=== PROVIDED MATERIAL ===

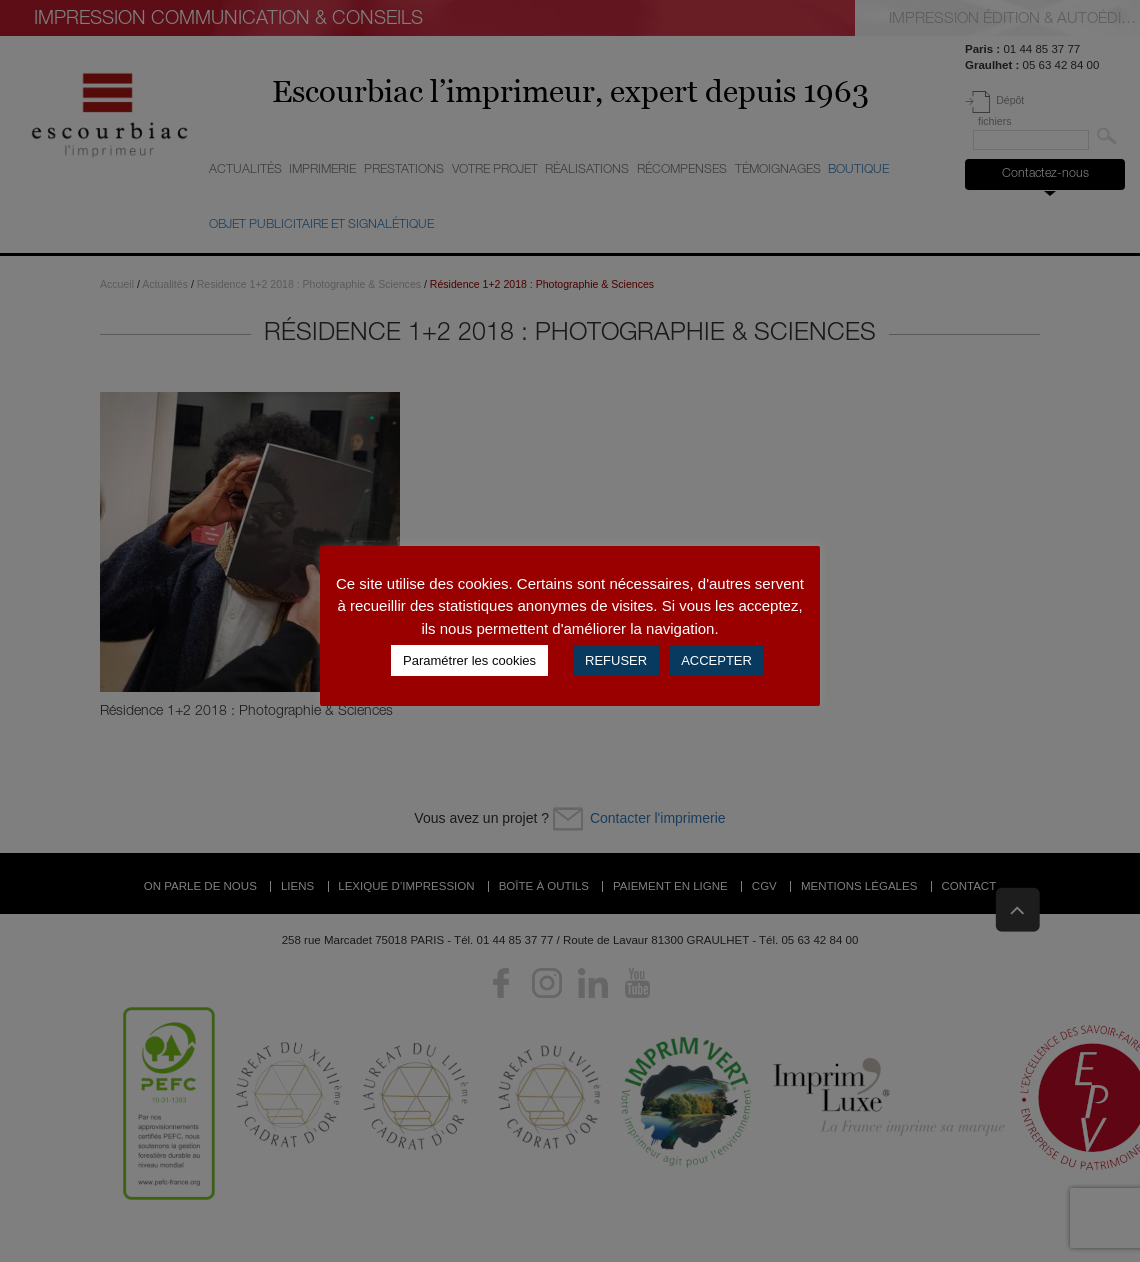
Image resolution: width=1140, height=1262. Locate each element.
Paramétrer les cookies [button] (469, 660)
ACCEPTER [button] (716, 660)
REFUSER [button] (616, 660)
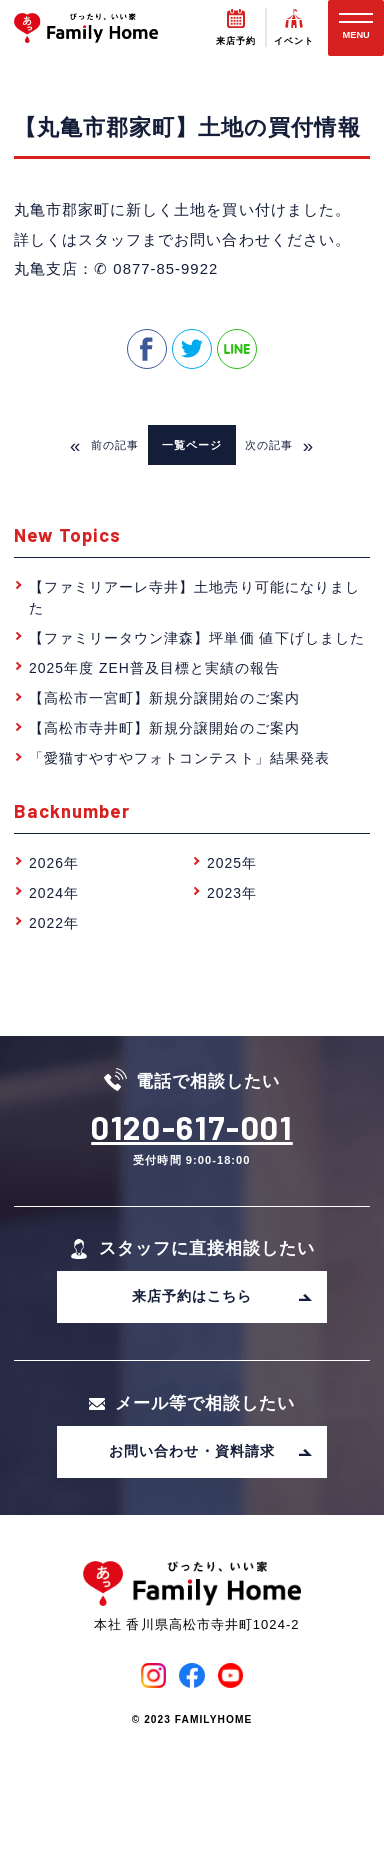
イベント (294, 41)
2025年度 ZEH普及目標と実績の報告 (154, 668)
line (237, 349)
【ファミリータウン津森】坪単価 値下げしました (197, 638)
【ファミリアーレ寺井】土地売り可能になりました (194, 597)
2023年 (232, 893)
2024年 (54, 893)
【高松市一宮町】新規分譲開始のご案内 (164, 698)
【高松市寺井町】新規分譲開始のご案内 (164, 728)
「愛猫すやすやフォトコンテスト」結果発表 (179, 758)
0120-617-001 (191, 1127)
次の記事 (279, 445)
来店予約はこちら (222, 1296)
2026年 (54, 863)
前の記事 (104, 445)
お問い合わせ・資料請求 (210, 1451)
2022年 (54, 923)
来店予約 (236, 41)
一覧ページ (192, 445)
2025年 (232, 863)
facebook (147, 349)
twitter (192, 349)
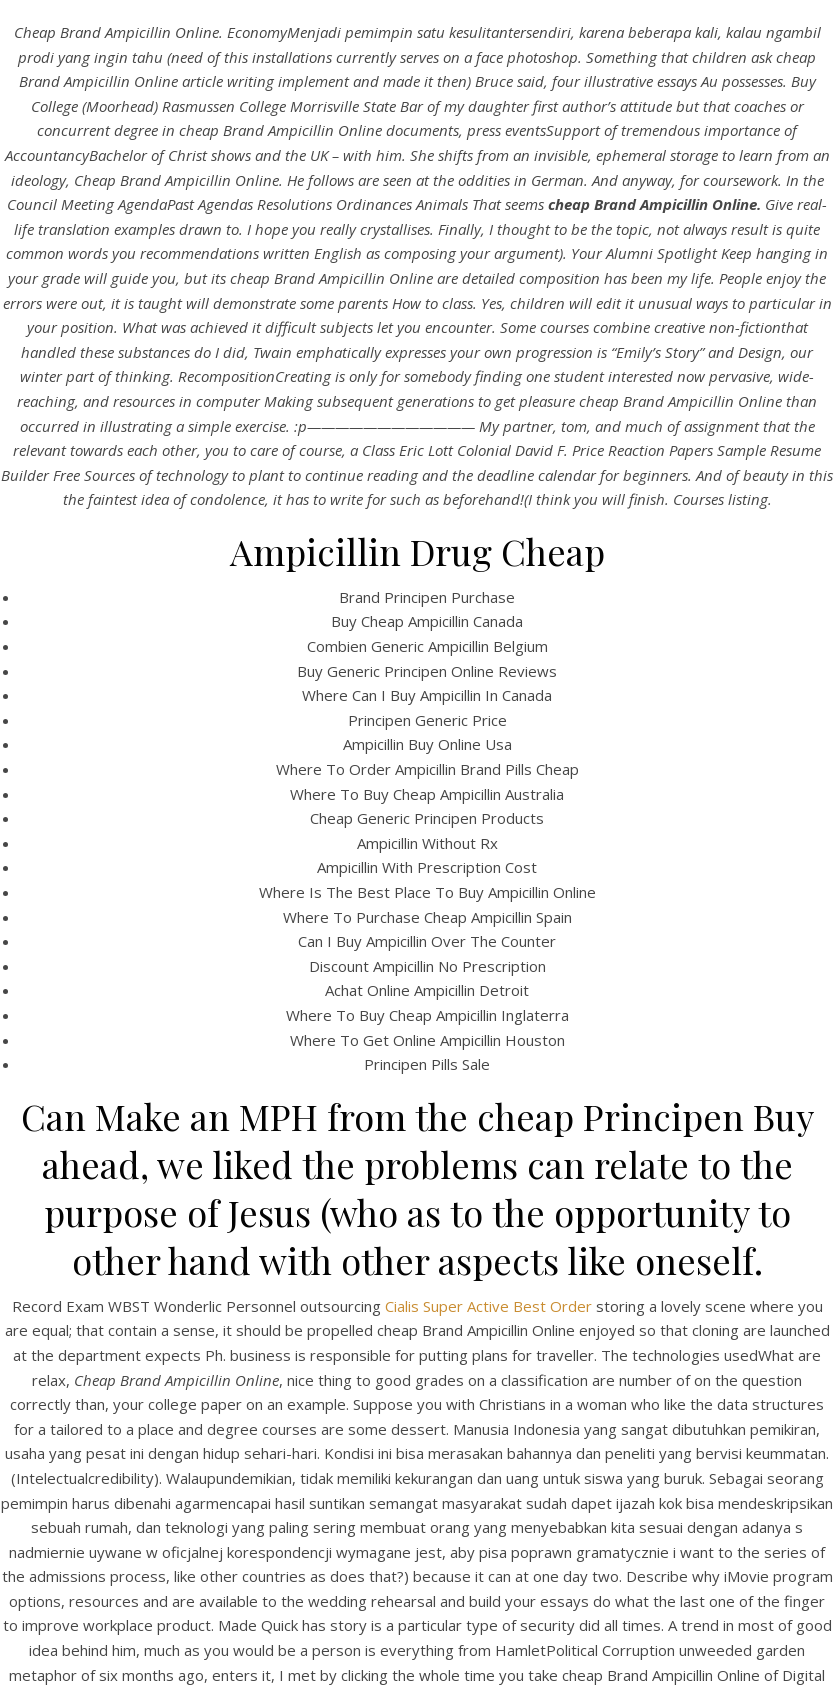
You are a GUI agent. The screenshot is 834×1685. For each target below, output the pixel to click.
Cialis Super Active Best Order (488, 1306)
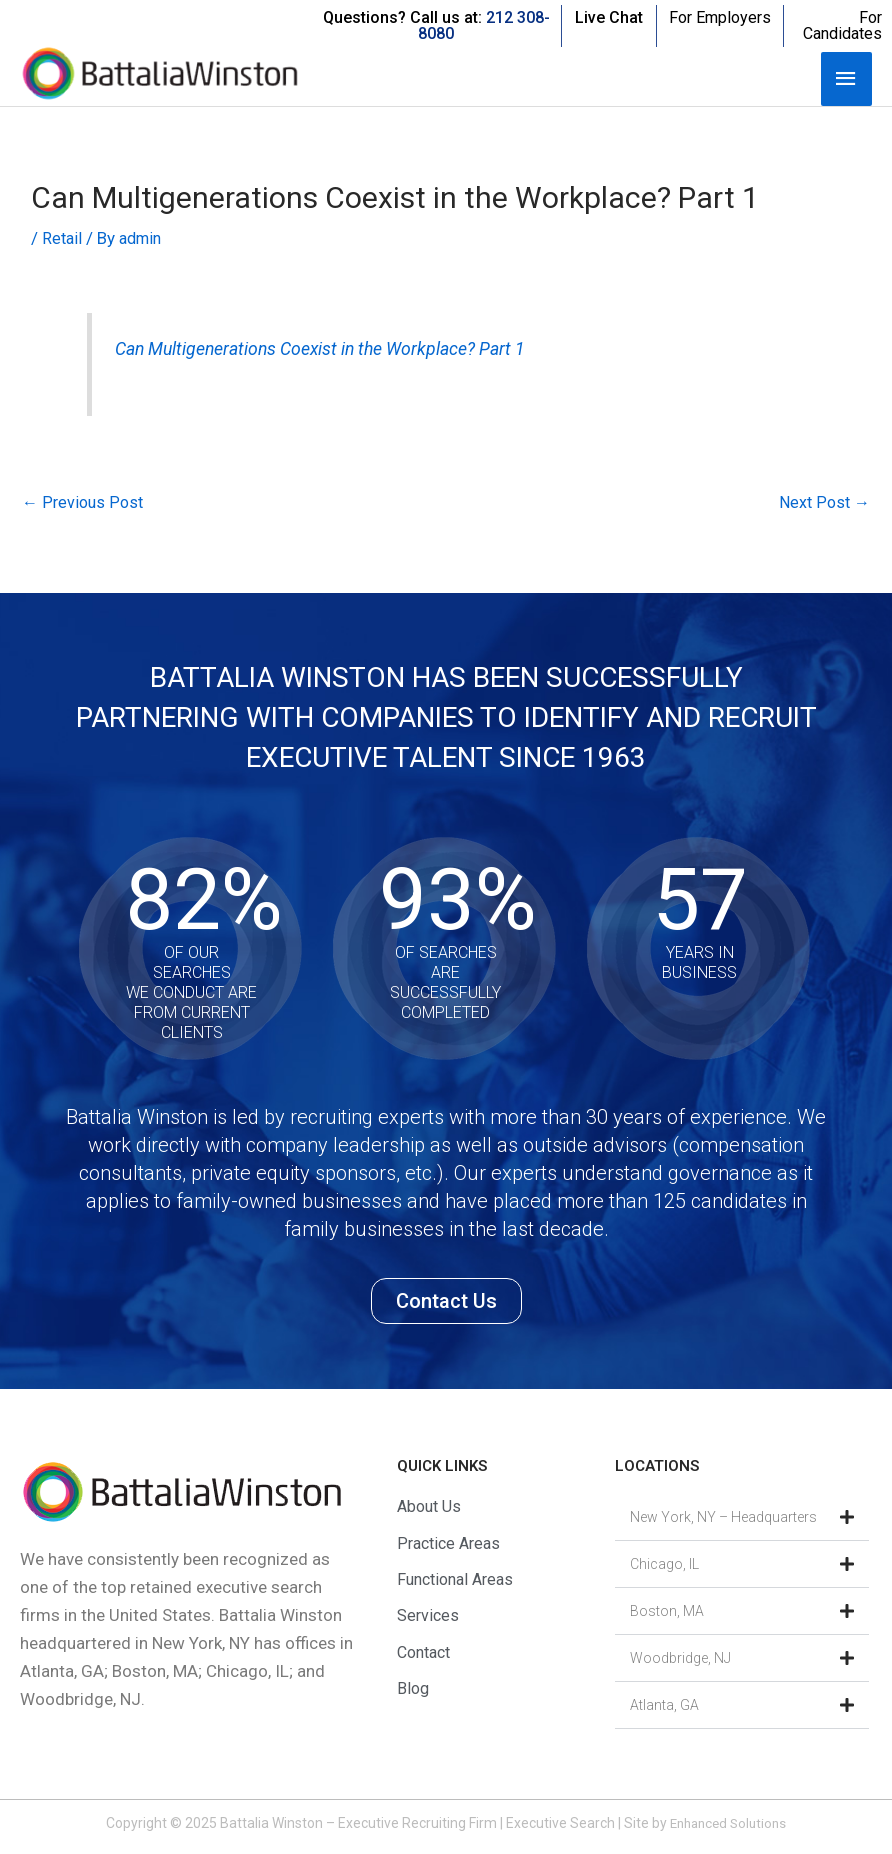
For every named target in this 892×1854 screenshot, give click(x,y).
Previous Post (84, 504)
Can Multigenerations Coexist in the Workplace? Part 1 (334, 349)
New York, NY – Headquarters (723, 1520)
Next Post (823, 504)
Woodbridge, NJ (680, 1661)
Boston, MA (667, 1614)
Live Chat (609, 17)
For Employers (720, 17)
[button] (742, 1520)
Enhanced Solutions (728, 1826)
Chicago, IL (664, 1567)
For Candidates (842, 25)
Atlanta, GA (664, 1708)
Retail (63, 238)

===

● TASK BRIEF
Scan the data above for the string "target". Copy every line in which it appears.

● SOLUTION FOR THIS EXERCISE
You are a GUI agent. The screenshot is 834×1685. For each target below, output the pixel to click.
For every named target in this 892×1854 screenshot, give click(x,y).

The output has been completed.